Work to be completed
Could you reproduce, word for word, everything below from the line containing "International Competition Programme" down to the line containing "10) Region Umbrien / Umbria", with both of those lines included and no others?

==================================================

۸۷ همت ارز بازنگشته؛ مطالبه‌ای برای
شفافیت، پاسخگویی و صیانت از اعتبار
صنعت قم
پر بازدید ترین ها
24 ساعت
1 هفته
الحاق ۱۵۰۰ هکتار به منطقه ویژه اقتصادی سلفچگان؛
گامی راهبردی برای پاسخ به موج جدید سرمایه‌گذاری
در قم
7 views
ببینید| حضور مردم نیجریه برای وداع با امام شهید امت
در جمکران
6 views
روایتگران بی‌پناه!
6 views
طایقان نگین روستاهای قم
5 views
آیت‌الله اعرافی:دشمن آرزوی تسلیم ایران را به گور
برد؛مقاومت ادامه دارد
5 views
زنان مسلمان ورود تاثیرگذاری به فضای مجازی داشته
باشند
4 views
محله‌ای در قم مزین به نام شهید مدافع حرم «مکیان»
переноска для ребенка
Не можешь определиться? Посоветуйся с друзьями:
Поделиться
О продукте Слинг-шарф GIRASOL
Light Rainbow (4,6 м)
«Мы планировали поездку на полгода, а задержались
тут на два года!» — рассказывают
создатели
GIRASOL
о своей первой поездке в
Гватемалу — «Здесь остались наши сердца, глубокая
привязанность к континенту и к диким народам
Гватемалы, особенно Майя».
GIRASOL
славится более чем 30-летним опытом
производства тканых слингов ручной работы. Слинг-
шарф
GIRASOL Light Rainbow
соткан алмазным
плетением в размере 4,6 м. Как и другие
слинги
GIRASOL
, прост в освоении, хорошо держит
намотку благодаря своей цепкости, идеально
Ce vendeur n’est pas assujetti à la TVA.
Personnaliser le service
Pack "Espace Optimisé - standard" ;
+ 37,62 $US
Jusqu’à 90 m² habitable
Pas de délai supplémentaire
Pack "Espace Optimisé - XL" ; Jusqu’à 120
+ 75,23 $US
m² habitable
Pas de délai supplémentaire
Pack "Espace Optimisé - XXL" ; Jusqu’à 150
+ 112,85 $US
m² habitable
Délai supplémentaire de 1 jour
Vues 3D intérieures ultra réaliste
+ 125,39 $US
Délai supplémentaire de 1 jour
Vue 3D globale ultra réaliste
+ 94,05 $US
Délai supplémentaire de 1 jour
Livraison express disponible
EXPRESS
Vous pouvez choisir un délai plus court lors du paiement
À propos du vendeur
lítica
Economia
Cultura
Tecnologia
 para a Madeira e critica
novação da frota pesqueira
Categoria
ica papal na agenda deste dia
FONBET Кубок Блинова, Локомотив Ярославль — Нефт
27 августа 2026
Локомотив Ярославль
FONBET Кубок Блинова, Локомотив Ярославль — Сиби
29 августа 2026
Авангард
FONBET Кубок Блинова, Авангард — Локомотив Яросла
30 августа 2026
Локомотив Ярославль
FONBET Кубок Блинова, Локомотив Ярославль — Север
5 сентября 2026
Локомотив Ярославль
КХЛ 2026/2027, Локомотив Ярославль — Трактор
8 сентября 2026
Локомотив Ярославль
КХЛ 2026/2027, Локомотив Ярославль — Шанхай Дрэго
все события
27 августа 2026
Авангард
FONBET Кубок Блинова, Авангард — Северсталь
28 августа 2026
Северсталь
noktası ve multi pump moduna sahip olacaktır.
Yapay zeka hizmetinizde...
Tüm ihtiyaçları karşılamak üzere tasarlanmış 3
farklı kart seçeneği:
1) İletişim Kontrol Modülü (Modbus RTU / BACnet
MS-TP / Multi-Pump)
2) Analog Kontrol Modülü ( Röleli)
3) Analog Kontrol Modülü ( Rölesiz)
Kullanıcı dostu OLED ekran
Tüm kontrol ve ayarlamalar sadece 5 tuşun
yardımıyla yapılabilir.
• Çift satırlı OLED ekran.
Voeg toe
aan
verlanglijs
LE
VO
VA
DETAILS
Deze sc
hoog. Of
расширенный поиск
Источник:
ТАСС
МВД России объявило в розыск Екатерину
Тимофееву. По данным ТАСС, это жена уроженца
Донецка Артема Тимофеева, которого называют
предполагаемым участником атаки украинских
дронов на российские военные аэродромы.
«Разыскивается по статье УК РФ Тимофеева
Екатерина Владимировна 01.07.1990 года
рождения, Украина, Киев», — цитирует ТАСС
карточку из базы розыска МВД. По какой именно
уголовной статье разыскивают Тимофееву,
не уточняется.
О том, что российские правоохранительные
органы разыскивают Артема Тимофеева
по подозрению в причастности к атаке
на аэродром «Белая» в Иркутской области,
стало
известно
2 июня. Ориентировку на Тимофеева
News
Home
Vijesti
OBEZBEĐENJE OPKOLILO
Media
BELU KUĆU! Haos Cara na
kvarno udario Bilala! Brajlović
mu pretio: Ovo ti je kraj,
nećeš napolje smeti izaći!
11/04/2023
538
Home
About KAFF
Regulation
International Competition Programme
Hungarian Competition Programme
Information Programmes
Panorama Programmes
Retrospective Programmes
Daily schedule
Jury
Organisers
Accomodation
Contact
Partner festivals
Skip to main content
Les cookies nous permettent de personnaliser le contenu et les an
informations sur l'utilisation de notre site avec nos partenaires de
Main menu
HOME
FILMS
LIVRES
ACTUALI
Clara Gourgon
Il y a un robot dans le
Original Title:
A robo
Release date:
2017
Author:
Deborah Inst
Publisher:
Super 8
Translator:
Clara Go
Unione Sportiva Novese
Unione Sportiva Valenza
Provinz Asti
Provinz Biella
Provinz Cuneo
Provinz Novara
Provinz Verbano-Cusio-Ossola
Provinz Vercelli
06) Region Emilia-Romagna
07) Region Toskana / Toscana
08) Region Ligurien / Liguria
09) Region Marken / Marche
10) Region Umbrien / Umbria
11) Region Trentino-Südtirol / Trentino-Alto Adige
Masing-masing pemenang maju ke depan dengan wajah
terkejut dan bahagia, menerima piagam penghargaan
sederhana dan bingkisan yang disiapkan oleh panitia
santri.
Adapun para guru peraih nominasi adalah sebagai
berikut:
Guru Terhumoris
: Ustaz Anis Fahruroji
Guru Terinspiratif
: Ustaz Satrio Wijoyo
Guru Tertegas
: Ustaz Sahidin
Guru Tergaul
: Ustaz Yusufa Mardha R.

==================================================

Written response
International Competition Programme
Hungarian Competition Programme
Information Programmes
Panorama Programmes
Retrospective Programmes
Daily schedule
Jury
Organisers
Accomodation
Contact
Partner festivals
Skip to main content
Les cookies nous permettent de personnaliser le contenu et les an
informations sur l'utilisation de notre site avec nos partenaires de
Main menu
HOME
FILMS
LIVRES
ACTUALI
Clara Gourgon
Il y a un robot dans le
Original Title:
A robo
Release date:
2017
Author:
Deborah Inst
Publisher:
Super 8
Translator:
Clara Go
Unione Sportiva Novese
Unione Sportiva Valenza
Provinz Asti
Provinz Biella
Provinz Cuneo
Provinz Novara
Provinz Verbano-Cusio-Ossola
Provinz Vercelli
06) Region Emilia-Romagna
07) Region Toskana / Toscana
08) Region Ligurien / Liguria
09) Region Marken / Marche
10) Region Umbrien / Umbria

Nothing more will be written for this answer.